Railway Integration Playbook

Overview

Railway is our PaaS for runtime services — every long-running beef-* service runs on Railway. Hosted staging and production run as a single Railway region, us-east4-eqdc4a (US East), colocated with the US production Neon path. Railway private networking is used only between Railway services in the same project; Neon is reached through its normal connection strings (see Neon integration and gRPC mesh).

This page is the integration playbook — how Railway is wired into the codebase, how deploys flow, where secrets live, and what breaks. For the day-to-day operational reference (manifest mirroring, healthcheck table, clone-to-prod checklist), see operations/railway.md.

MCP access at the time of writing: the Railway CLI MCP tool returned Invalid or expired Railway token for both check-railway-status and list-projects. Live project/service IDs and per-service variable inventories are therefore reconstructed from apps/*/railway.json, the .github/workflows/neon-branching.yml workflow, and the existing operations notes. TODO(@law): re-run the MCP queries after refreshing the Railway API token and reconcile any drift.

Project & service map

All services live in the beef Railway project under the Foxy workspace (per operations/railway.md).
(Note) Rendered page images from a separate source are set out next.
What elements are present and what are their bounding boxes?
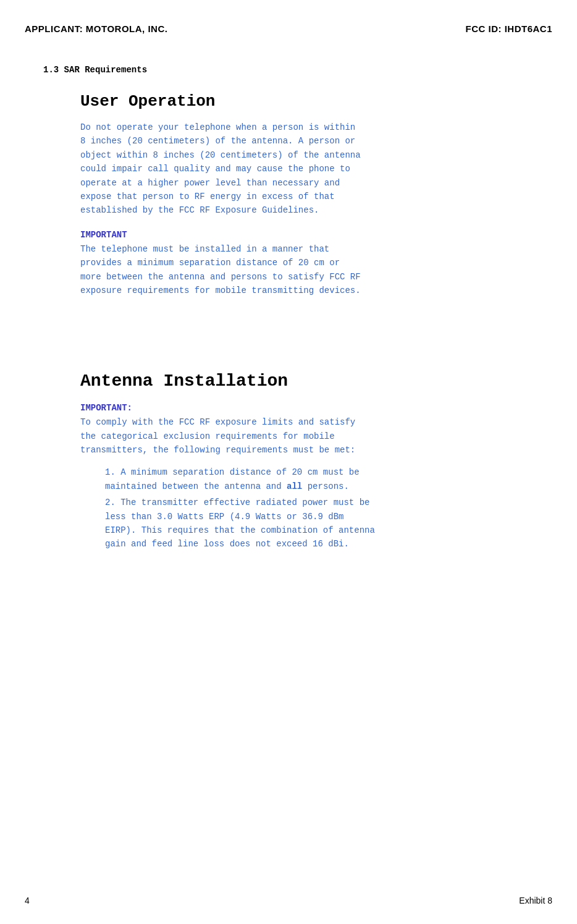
page-container: APPLICANT: MOTOROLA, INC. FCC ID: IHDT6A…	[0, 0, 577, 924]
antenna-important-label: IMPORTANT:	[80, 403, 534, 413]
page-number: 4	[25, 896, 30, 905]
important-body: The telephone must be installed in a man…	[80, 242, 534, 298]
footer: 4 Exhibit 8	[0, 896, 577, 905]
user-operation-section: User Operation Do not operate your telep…	[80, 92, 534, 297]
antenna-intro-body: To comply with the FCC RF exposure limit…	[80, 415, 534, 457]
antenna-list: 1. A minimum separation distance of 20 c…	[105, 465, 534, 551]
fcc-id: FCC ID: IHDT6AC1	[465, 23, 552, 34]
antenna-list-item1: 1. A minimum separation distance of 20 c…	[105, 465, 534, 493]
antenna-installation-section: Antenna Installation IMPORTANT: To compl…	[80, 371, 534, 551]
main-content: 1.3 SAR Requirements User Operation Do n…	[25, 40, 552, 551]
exhibit-label: Exhibit 8	[519, 896, 552, 905]
all-bold: all	[287, 481, 302, 491]
user-operation-body: Do not operate your telephone when a per…	[80, 121, 534, 218]
antenna-installation-heading: Antenna Installation	[80, 371, 534, 391]
user-operation-heading: User Operation	[80, 92, 534, 111]
applicant-name: APPLICANT: MOTOROLA, INC.	[25, 23, 167, 34]
section-gap	[43, 316, 534, 365]
antenna-list-item2: 2. The transmitter effective radiated po…	[105, 496, 534, 551]
important-label: IMPORTANT	[80, 230, 534, 240]
section-title: 1.3 SAR Requirements	[43, 65, 534, 75]
header: APPLICANT: MOTOROLA, INC. FCC ID: IHDT6A…	[25, 12, 552, 40]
Each service is wired to a checked-in railway.json so build/deploy config is reviewable in Git.

flowchart LR
  subgraph Railway["Railway project: beef (workspace: Foxy)"]
    subgraph public["Public-facing"]
      brisket["beef-brisket<br/>Next.js 16<br/>/api/health"]
      fennec["beef-fennec<br/>Vite SPA<br/>/"]
      strip["beef-strip<br/>Go Fiber SSR<br/>/health"]
      flank["beef-flank<br/>Next.js (workflows UI)<br/>/sign-in"]
    end
    subgraph internal["Internal (private network)"]
      sirloin["beef-sirloin<br/>Go gRPC+REST<br/>/health on gRPC port"]
      brain["beef-brain<br/>NestJS<br/>/health"]
      round["beef-round<br/>Go ML inference<br/>/health on gRPC port"]
    end
  end

  brisket -->|REST| sirloin
  fennec -->|REST| sirloin
  strip -->|gRPC| sirloin
  flank -->|gRPC| sirloin
  sirloin -->|gRPC| brain
  sirloin -->|gRPC| round
  brain -->|gRPC| round
  sirloin -->|gRPC: FlankExecutionService| flank

  Neon[("Neon Postgres<br/>US")]
  sirloin -.-> Neon
  brain -.-> Neon

  classDef pub fill:#e8f5e8,stroke:#2d7d2d
  classDef int fill:#e8f0ff,stroke:#2d4d8c
  class brisket,fennec,strip,flank pub
  class sirloin,brain,round int

Seven beef-* services have a checked-in railway.json: brain, brisket, fennec, flank, round, sirloin, strip. Other services (chuck — Strapi CMS; shank — email templates) are not Railway runtime services as of the current commit. TODO(@law): confirm the chuck hosting target.

Per-service deploy mode

Railway is the deploy executor for runtime services. The .github/workflows/*.yml per-service workflows in this repo run lint/typecheck/test only — none of them invokes railway up or pushes a container image. Deployments are triggered by Railway’s repo watch on the configured branch, gated by watchPatterns in each railway.json.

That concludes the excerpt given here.